• **Required action**
With pictures excluded, retype exactly every line from the one containing "Andrei Corbea" to the end of the records below.
Top of Data for analysis
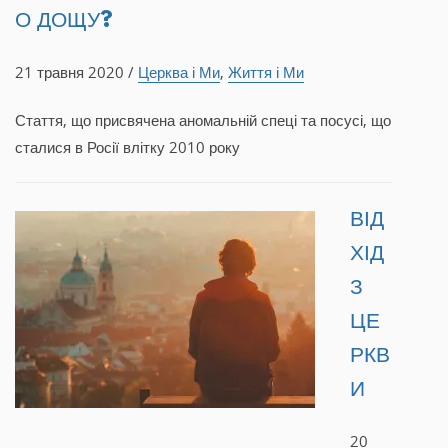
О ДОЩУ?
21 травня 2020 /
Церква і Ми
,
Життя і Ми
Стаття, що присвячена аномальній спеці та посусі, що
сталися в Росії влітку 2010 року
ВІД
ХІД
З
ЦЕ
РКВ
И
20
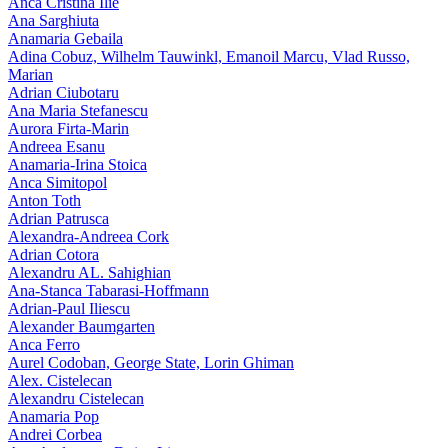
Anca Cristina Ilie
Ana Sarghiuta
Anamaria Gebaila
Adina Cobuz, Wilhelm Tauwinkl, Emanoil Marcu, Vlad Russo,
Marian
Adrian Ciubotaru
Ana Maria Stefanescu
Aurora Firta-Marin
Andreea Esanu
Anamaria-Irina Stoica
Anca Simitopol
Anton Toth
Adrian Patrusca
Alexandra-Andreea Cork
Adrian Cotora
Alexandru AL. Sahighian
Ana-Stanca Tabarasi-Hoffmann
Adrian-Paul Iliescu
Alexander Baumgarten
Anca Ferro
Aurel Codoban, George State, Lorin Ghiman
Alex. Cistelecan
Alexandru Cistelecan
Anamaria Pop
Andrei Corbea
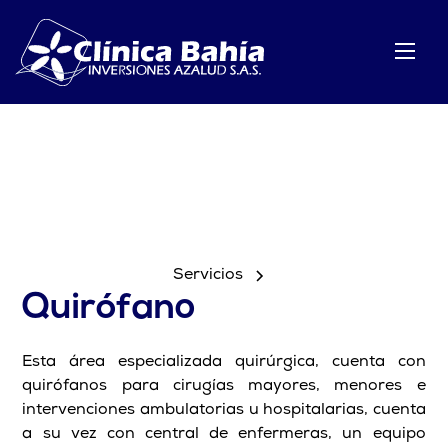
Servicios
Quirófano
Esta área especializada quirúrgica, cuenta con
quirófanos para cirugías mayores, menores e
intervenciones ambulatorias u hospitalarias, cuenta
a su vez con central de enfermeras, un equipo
Bottom of Data for analysis
• **Task result**
Andrei Corbea
Servicios
Quirófano
Esta área especializada quirúrgica, cuenta con
quirófanos para cirugías mayores, menores e
intervenciones ambulatorias u hospitalarias, cuenta
a su vez con central de enfermeras, un equipo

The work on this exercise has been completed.